Esse cadinho de raças, que é o Brasil, aperfeiçoou a arte do drible, do passe de trivela, da lavagem de dinheiro e as bundas das mulheres. Hoje, encontramos loiras com bundas de negras, e quando isso acontece é a glória.

Agora, una a genética privilegiada pela miscigenação à tecnologia dos exercícios para os glúteos nas academias e o que resulta? Sucesso internacional, como a moça que ganhou o título de Bumbum Catalão, com seus cem centímetros desprezados pelo Potter e pela Andressa.

Continuo não desprezando aqueles cem centímetros, embora tenha sido desprezado no programa.
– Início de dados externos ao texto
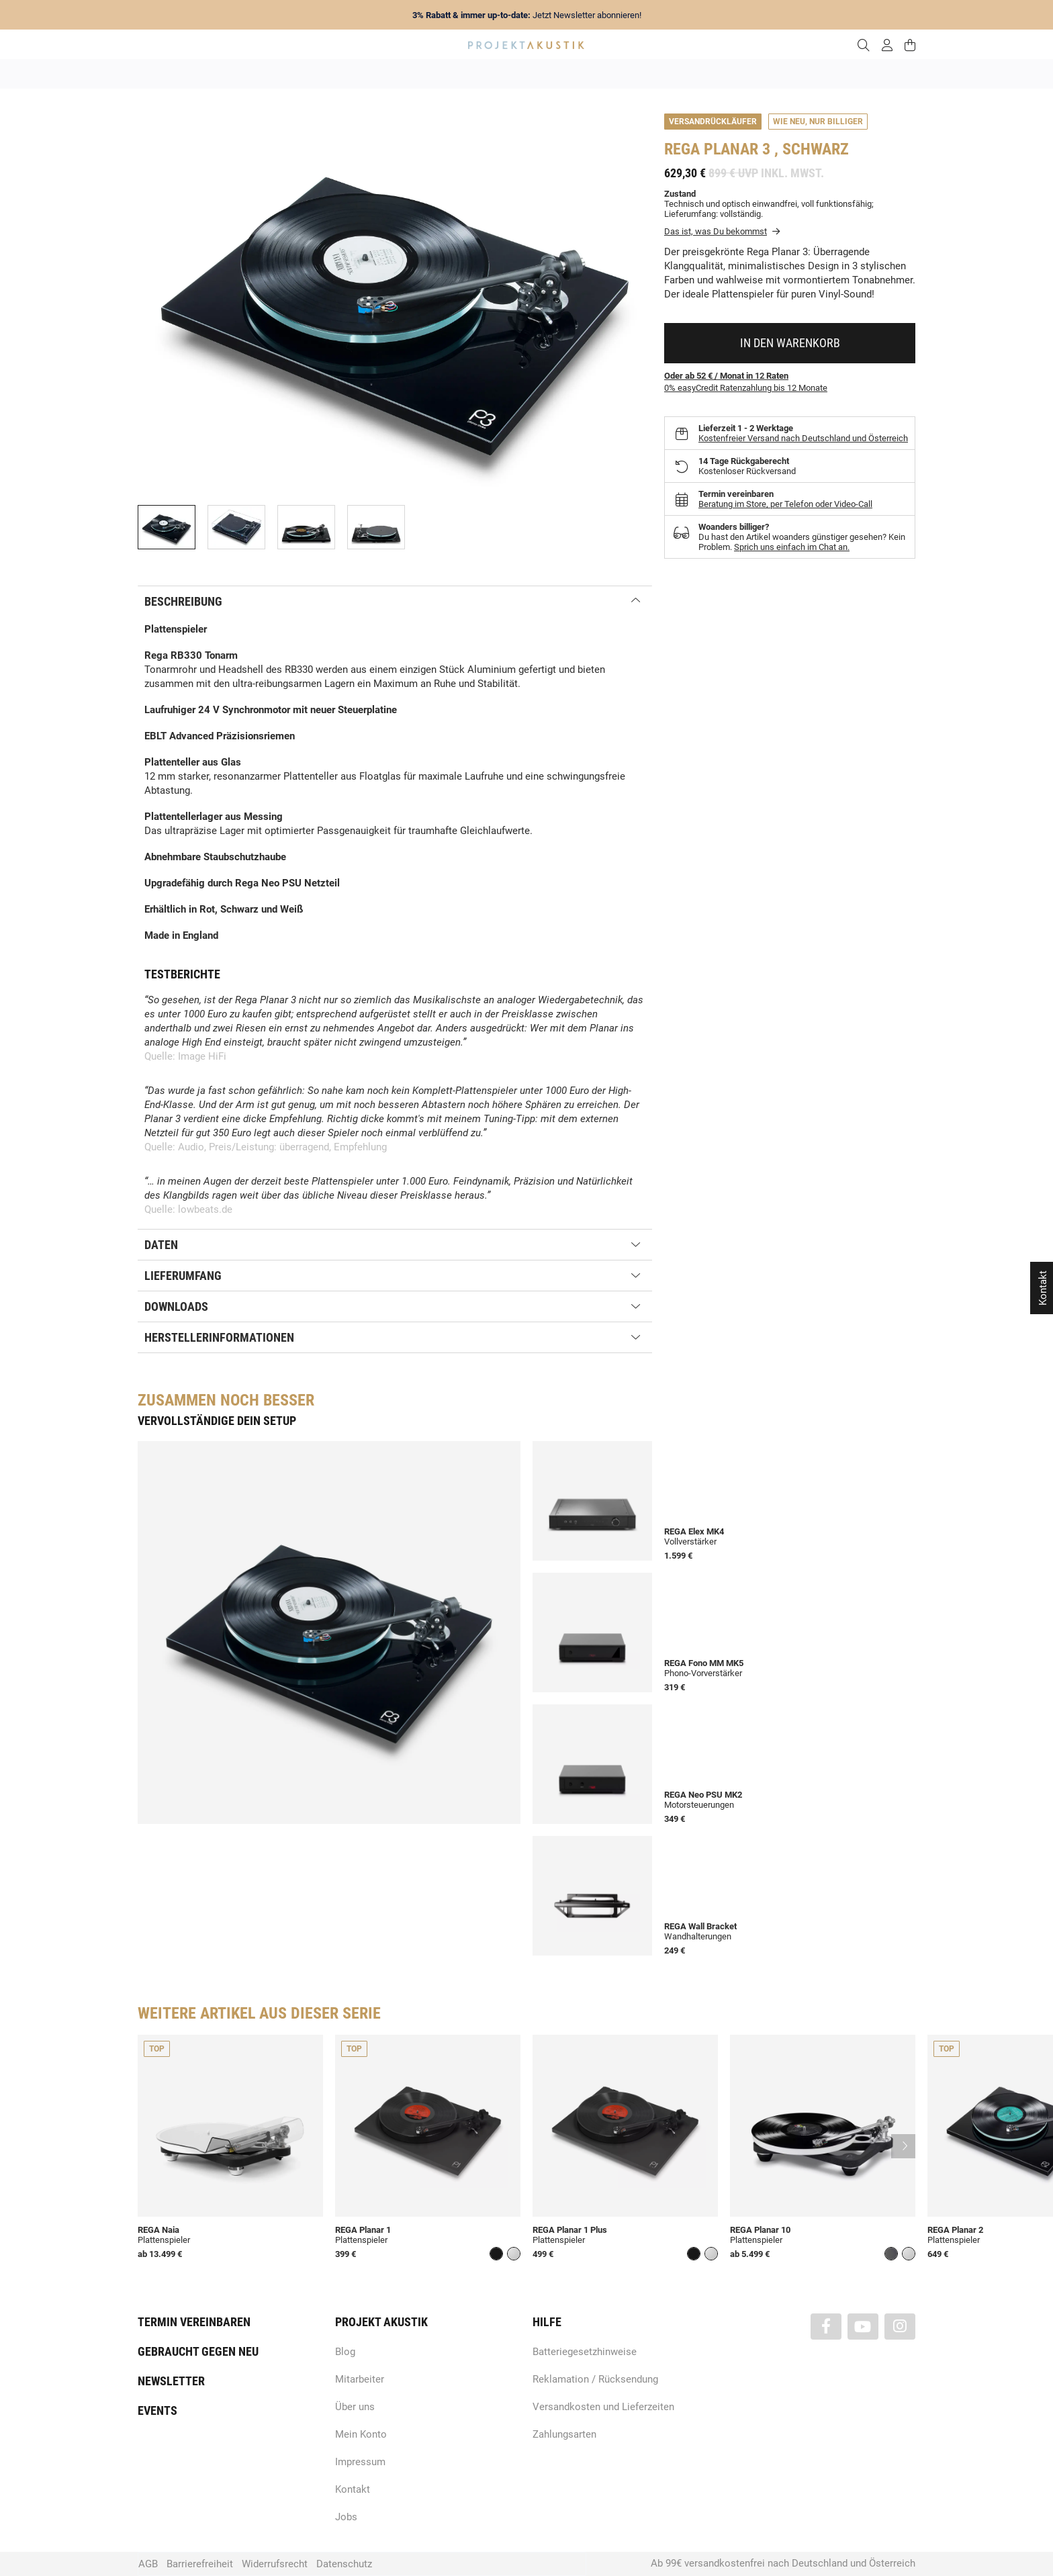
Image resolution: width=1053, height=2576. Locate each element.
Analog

Meus colegas fizeram pouco caso da minha informação. Descartaram-na em um minuto e já se puseram a falar de algum obscuro deputado. Tudo bem, seguirei em frente com minhas convicções. Continuo pensando que nosso amor pelos glúteos produziu algo na nossa psiquê. Continuo desconfiando de que somos um subproduto da bunda. Desenvolverei melhor essa tese. Mas não contarei minhas conclusões para o Potter e a Andressa. Fiquem eles com seus deputados.